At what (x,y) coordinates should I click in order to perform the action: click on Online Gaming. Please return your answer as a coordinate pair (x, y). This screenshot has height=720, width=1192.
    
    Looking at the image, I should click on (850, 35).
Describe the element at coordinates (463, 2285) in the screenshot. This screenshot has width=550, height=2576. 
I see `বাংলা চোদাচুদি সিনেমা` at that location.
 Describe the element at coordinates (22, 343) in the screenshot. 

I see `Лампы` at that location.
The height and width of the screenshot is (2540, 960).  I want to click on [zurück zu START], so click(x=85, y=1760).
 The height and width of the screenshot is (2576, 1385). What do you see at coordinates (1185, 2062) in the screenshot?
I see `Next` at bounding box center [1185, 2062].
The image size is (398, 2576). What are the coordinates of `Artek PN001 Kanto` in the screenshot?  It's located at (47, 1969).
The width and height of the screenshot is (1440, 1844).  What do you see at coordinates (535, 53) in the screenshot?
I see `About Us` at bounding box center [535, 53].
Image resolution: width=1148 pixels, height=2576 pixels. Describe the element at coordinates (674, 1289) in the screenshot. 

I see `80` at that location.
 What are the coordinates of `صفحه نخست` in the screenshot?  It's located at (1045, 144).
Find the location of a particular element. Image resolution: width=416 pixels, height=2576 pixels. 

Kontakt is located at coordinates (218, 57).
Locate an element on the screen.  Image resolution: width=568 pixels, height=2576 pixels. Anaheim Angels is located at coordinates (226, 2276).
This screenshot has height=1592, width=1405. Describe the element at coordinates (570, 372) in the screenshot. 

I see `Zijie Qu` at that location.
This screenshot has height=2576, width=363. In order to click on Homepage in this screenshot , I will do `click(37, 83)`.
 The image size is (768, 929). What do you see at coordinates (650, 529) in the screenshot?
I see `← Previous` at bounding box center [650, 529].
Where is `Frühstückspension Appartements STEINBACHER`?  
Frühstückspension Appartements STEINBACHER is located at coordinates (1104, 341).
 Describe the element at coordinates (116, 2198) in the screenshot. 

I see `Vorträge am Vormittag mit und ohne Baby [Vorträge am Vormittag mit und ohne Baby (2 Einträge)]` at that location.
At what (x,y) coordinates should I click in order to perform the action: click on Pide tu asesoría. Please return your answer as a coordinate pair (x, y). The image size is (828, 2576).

============

▶ _EXERCISE AIM_
With no line skipped, repeat the records exactly.

▶ _RESULT_
At what (x,y) coordinates should I click in order to perform the action: click on Online Gaming. Please return your answer as a coordinate pair (x, y). This screenshot has height=720, width=1192.
    
    Looking at the image, I should click on (850, 35).
Describe the element at coordinates (463, 2285) in the screenshot. This screenshot has width=550, height=2576. 
I see `বাংলা চোদাচুদি সিনেমা` at that location.
 Describe the element at coordinates (22, 343) in the screenshot. 

I see `Лампы` at that location.
The height and width of the screenshot is (2540, 960).  I want to click on [zurück zu START], so click(x=85, y=1760).
 The height and width of the screenshot is (2576, 1385). What do you see at coordinates (1185, 2062) in the screenshot?
I see `Next` at bounding box center [1185, 2062].
The image size is (398, 2576). What are the coordinates of `Artek PN001 Kanto` in the screenshot?  It's located at (47, 1969).
The width and height of the screenshot is (1440, 1844).  What do you see at coordinates (535, 53) in the screenshot?
I see `About Us` at bounding box center [535, 53].
Image resolution: width=1148 pixels, height=2576 pixels. Describe the element at coordinates (674, 1289) in the screenshot. 

I see `80` at that location.
 What are the coordinates of `صفحه نخست` in the screenshot?  It's located at (1045, 144).
Find the location of a particular element. Image resolution: width=416 pixels, height=2576 pixels. 

Kontakt is located at coordinates (218, 57).
Locate an element on the screen.  Image resolution: width=568 pixels, height=2576 pixels. Anaheim Angels is located at coordinates (226, 2276).
This screenshot has height=1592, width=1405. Describe the element at coordinates (570, 372) in the screenshot. 

I see `Zijie Qu` at that location.
This screenshot has height=2576, width=363. In order to click on Homepage in this screenshot , I will do `click(37, 83)`.
 The image size is (768, 929). What do you see at coordinates (650, 529) in the screenshot?
I see `← Previous` at bounding box center [650, 529].
Where is `Frühstückspension Appartements STEINBACHER`?  
Frühstückspension Appartements STEINBACHER is located at coordinates (1104, 341).
 Describe the element at coordinates (116, 2198) in the screenshot. 

I see `Vorträge am Vormittag mit und ohne Baby [Vorträge am Vormittag mit und ohne Baby (2 Einträge)]` at that location.
At what (x,y) coordinates should I click in order to perform the action: click on Pide tu asesoría. Please return your answer as a coordinate pair (x, y). The image size is (828, 2576).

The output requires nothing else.